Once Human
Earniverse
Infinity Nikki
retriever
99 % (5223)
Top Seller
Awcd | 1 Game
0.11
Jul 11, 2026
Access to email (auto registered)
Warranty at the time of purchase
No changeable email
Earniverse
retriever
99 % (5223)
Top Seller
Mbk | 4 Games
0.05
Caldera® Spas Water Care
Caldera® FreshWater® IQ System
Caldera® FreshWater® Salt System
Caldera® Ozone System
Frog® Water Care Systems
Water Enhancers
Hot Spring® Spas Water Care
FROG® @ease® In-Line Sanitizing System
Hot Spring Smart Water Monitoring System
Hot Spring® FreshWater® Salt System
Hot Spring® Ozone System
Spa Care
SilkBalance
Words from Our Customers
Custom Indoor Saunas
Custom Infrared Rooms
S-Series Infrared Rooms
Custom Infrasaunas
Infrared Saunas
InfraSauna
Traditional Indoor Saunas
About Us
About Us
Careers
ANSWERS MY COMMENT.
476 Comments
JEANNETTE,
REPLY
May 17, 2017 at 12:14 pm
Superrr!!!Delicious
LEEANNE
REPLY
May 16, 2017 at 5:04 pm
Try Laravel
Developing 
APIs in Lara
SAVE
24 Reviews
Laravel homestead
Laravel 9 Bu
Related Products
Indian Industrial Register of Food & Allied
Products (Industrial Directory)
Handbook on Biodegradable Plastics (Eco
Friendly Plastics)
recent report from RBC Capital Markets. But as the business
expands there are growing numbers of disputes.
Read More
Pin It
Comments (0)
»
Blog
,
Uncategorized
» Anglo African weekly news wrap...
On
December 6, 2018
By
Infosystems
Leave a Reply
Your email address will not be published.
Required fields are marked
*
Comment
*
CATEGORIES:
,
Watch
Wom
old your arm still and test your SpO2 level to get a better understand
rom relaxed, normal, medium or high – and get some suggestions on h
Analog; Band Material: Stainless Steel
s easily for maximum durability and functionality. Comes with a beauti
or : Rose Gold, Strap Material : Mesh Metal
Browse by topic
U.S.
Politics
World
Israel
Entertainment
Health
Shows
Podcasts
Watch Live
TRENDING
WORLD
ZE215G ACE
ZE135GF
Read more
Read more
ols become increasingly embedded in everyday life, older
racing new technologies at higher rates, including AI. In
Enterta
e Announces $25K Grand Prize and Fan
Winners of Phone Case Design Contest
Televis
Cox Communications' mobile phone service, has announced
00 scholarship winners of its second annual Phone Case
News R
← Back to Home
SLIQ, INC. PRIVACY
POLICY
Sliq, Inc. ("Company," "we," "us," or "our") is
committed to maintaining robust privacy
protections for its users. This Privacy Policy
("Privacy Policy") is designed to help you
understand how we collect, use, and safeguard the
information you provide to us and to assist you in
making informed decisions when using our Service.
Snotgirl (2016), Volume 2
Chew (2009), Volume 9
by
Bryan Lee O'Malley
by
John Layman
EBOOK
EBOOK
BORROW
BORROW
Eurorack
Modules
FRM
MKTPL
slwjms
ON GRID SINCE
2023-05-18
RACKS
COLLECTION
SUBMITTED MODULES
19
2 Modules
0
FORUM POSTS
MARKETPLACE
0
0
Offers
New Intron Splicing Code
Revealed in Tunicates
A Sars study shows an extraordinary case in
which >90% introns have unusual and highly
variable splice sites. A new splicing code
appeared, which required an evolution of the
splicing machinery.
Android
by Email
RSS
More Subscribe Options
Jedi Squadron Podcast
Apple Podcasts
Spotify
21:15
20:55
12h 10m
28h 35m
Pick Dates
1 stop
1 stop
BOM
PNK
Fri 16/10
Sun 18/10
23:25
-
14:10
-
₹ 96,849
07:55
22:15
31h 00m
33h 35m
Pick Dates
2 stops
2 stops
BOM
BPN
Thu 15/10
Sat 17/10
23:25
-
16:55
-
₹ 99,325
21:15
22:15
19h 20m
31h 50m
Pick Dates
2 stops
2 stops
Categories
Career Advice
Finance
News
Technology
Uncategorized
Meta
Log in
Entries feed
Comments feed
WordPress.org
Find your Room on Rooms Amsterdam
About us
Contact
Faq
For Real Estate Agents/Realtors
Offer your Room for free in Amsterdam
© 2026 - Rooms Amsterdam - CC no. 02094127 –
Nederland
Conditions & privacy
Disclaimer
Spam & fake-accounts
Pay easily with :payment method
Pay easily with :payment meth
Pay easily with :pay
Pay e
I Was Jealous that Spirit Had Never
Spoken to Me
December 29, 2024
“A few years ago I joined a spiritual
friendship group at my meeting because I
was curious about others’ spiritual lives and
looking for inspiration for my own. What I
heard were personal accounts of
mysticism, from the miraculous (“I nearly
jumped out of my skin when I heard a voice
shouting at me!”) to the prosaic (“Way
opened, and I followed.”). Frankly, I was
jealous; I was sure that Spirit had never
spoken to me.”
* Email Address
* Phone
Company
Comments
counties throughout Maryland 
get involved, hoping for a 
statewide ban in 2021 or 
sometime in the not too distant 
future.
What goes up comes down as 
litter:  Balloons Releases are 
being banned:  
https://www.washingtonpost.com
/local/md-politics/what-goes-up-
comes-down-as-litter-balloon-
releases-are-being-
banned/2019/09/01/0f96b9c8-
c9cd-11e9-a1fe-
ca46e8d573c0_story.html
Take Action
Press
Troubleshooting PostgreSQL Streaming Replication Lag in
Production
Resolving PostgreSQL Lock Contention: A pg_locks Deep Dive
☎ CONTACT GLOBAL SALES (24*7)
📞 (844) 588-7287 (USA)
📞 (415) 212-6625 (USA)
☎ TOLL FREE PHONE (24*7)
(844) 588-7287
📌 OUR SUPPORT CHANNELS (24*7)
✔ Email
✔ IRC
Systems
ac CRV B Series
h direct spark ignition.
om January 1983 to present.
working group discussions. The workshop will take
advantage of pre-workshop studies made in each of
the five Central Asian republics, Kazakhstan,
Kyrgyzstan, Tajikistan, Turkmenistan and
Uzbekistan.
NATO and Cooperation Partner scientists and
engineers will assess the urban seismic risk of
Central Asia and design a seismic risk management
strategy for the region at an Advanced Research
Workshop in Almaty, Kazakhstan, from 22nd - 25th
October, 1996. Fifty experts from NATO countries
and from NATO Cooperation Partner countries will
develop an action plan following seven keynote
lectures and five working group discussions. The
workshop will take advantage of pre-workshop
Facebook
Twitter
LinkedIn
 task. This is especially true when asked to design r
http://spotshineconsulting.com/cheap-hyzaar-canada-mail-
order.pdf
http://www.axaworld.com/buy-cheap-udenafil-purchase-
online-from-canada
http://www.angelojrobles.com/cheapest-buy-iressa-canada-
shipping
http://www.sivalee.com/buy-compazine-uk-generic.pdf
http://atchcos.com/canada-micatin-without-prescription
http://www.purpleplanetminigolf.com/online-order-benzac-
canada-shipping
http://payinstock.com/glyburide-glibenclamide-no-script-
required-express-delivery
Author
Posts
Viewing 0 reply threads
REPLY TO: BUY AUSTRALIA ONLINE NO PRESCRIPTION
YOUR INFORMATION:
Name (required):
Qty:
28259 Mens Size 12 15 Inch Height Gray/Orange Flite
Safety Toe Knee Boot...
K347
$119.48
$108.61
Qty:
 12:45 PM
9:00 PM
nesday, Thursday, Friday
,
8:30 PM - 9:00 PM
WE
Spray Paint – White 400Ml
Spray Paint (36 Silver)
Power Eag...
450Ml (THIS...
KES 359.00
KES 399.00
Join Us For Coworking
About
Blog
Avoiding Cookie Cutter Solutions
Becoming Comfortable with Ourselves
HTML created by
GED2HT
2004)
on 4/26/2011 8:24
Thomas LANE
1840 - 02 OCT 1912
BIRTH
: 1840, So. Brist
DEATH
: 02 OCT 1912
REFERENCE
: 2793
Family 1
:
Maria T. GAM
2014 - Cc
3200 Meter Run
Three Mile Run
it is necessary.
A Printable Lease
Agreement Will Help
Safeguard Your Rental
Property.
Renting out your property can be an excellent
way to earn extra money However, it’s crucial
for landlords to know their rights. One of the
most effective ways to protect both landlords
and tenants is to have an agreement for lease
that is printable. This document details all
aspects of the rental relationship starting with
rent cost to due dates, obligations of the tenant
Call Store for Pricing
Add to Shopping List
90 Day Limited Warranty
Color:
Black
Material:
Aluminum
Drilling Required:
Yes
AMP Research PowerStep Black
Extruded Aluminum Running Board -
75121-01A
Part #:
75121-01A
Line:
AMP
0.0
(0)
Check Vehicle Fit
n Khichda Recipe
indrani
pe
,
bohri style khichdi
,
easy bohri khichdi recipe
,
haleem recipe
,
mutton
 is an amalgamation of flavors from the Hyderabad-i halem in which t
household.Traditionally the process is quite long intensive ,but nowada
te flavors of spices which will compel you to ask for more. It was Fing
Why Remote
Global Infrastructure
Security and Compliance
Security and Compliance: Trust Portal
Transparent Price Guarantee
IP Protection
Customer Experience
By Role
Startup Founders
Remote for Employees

+ + + + +

EXERCISE GOAL | Go through the records from the first line and copy each one exactly, ending after the line that contains "Friendly Plastics)". Give nothing else.

RESULT FOR THIS TASK |
Once Human
Earniverse
Infinity Nikki
retriever
99 % (5223)
Top Seller
Awcd | 1 Game
0.11
Jul 11, 2026
Access to email (auto registered)
Warranty at the time of purchase
No changeable email
Earniverse
retriever
99 % (5223)
Top Seller
Mbk | 4 Games
0.05
Caldera® Spas Water Care
Caldera® FreshWater® IQ System
Caldera® FreshWater® Salt System
Caldera® Ozone System
Frog® Water Care Systems
Water Enhancers
Hot Spring® Spas Water Care
FROG® @ease® In-Line Sanitizing System
Hot Spring Smart Water Monitoring System
Hot Spring® FreshWater® Salt System
Hot Spring® Ozone System
Spa Care
SilkBalance
Words from Our Customers
Custom Indoor Saunas
Custom Infrared Rooms
S-Series Infrared Rooms
Custom Infrasaunas
Infrared Saunas
InfraSauna
Traditional Indoor Saunas
About Us
About Us
Careers
ANSWERS MY COMMENT.
476 Comments
JEANNETTE,
REPLY
May 17, 2017 at 12:14 pm
Superrr!!!Delicious
LEEANNE
REPLY
May 16, 2017 at 5:04 pm
Try Laravel
Developing 
APIs in Lara
SAVE
24 Reviews
Laravel homestead
Laravel 9 Bu
Related Products
Indian Industrial Register of Food & Allied
Products (Industrial Directory)
Handbook on Biodegradable Plastics (Eco
Friendly Plastics)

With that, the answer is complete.